──────── Provided entries ────────

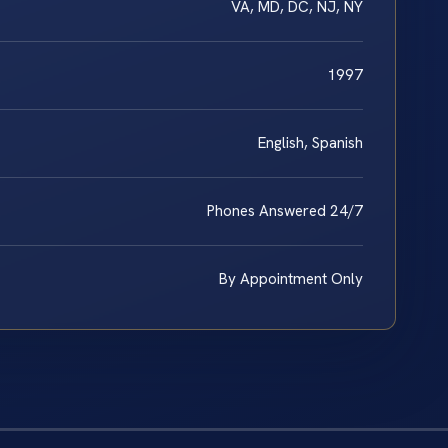
VA, MD, DC, NJ, NY
1997
English, Spanish
Phones Answered 24/7
By Appointment Only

────────

## Goal of the exercise
The answer must be the full listing, exact in every line, with the pictures removed.

## Task solution
VA, MD, DC, NJ, NY
1997
English, Spanish
Phones Answered 24/7
By Appointment Only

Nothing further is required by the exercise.